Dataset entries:

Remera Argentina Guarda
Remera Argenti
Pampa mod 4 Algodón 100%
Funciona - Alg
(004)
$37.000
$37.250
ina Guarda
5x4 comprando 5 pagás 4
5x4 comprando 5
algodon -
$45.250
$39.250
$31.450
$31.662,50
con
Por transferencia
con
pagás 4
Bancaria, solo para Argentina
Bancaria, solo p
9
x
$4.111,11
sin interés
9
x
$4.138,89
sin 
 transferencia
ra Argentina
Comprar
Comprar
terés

...

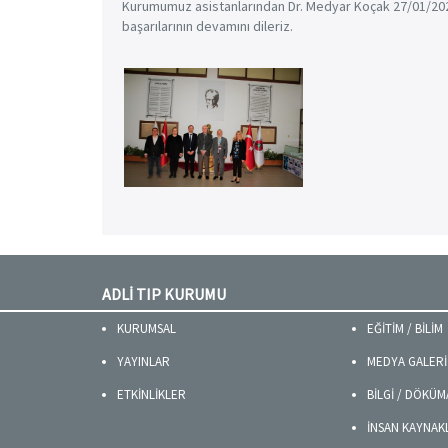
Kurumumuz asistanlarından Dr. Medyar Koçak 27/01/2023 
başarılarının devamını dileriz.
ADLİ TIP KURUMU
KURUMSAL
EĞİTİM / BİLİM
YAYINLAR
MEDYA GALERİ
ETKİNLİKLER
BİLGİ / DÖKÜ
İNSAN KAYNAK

Problem to solve:
Filter the entries down to the lines holding the string "Argentina". Copy each of those lines.

Response to the task:
Remera Argentina Guarda
Bancaria, solo para Argentina
ra Argentina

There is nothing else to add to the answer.